TCP Retransmission flooding LAN network

brookheather

I have another simple example of this TCP Retransmission flooding - I was watching Netflix on an LG TV that is wired to my switch. At 23:38 I turned off the TV and ten minutes later noticed the internet wasn't working for a minute. Looking at the Wireshark log for that time period I can see a data packet arriving at 23:47 (nearly ten minutes later) for the TV IP address 192.168.1.126 which immediately causes thousands of TCP Retransmission packets to be sent from the pfSense router - these all have the identical sequence number and acknowledgement numbers of the original data packet.

This only happens occasionally - when I've tried to reproduce it by watching Netflix and then turning off the TV I can see the data packet come 10 minutes later but the router usually just sends a single TCP Retransmission packet not a flood so I think there is some bug in the router network implementation?

As a workaround I have reduced the ARP table timeout from 20 minutes to 5 minutes so the disconnected devices are now removed from the router ARP table before this data packet arrives. This seems to have stopped the flooding so far as the data packet can't be sent to the IP address of the TV. I added a system tunable for net.link.ether.inet.max_age with a value of 300 seconds.

DaddyGo

@brookheather

I'm glad you were able to move forward with this issue...

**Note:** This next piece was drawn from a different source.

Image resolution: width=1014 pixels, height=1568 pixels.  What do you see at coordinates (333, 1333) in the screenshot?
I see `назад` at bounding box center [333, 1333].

if I remember correctly, for a long time there were serious problems with smart TVs from big manufacturers (LG, Samsung, etc.)
(it was a disaster until LG webOS 2, but I don't think newer versions are very appropriate either)

What I remember is that,
it was not possible to turn off the Wifi from the TV operation menu and all kinds of unmanageable packages raced on the network, even when the TV is in standby mode

Since I don't need such smart TV features, I solved this thing by connecting to an empty separate switch port via ethernet, thus turning off WiFi and this switch port doesn't lead anywhere, but it maintains the ethernet connection.
So I tricked the TV with this switch trick.

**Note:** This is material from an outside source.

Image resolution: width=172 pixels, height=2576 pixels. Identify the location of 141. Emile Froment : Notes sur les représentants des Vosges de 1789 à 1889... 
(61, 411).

I still need to tell you - the segmented network is secure

I connect and distribute such stream video channels in a separate VM environment on the coaxial network of TVs with a DVB-T / T2 modulator

PS:

your ASUS devices are also SOHO routers, which also work in AP mode
a better choice than these and more configurable, for example UBNT WiFi APs,
the APs are also capable of genarating strange traffic, so they also need to be separated

https://forum.netgate.com/topic/128481/best-wireless-ap

johnpoz

@brookheather said in TCP Retransmission flooding LAN network:

CP Retransmission packet not a flood so I think there is some bug in the router network implementation?

Pfsense doesn't duplicate packets or send them on its own.. If your seeing a retran, that came from the client sending it.. Pfsense just sends it on..

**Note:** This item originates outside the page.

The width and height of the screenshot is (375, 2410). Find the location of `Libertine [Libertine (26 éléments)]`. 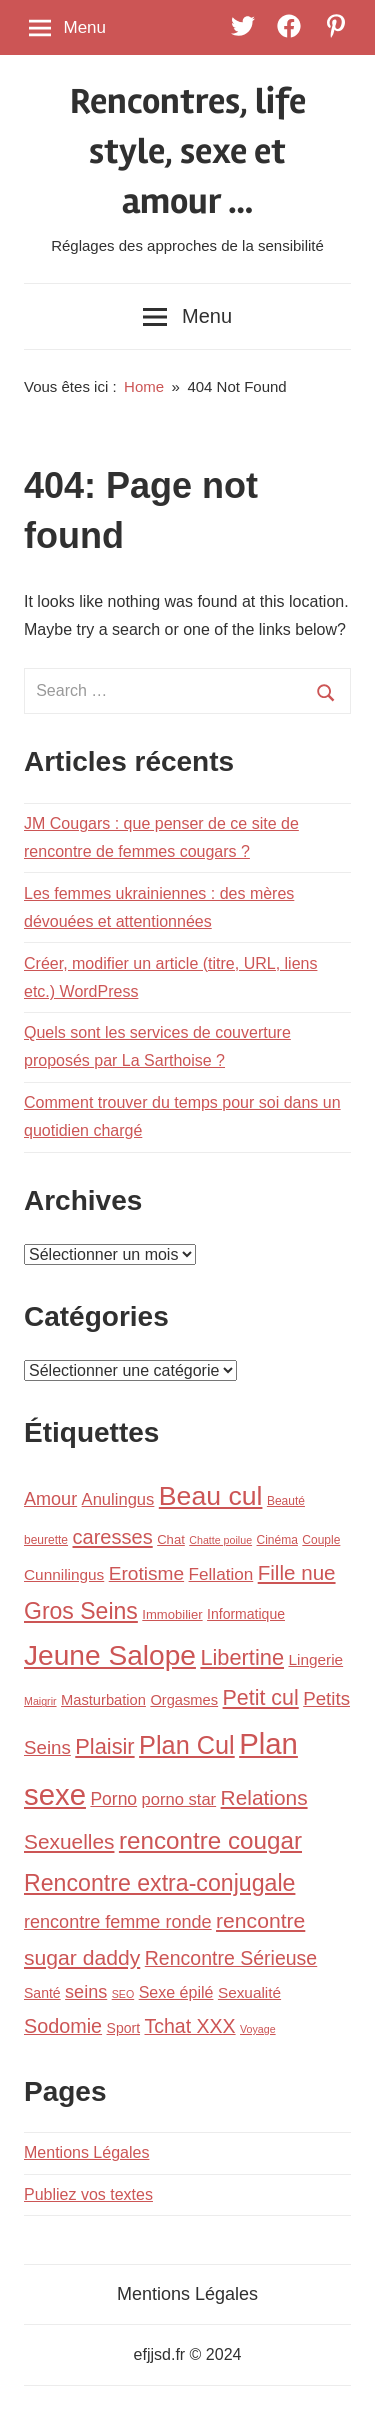 Libertine [Libertine (26 éléments)] is located at coordinates (242, 1657).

If your seeing a flood traffic towards your TV.. Whis is 192.168.1.10 in this sniff? Pfsense wouldn't even see traffic from 2 devices on the lan.. Is pfsense 192.168.1.10? You have some sort of bridge setup?

You doing some sort of nat reflection with source natting?

brookheather

@johnpoz The 192.168.1.10 IP is my Windows 10 server running the Wireshark logging plus Plex and other media services. The pfSense router is on 192.168.1.254. There is no bridge setup - not sure what "nat reflection with source natting" means? The setup is pretty vanilla - an FTTP ONT connected to a pfSense router which is connected to a Netgear managed gigabit switch which has three Asus wireless access points attached - each of which has multiple other wired devices attached.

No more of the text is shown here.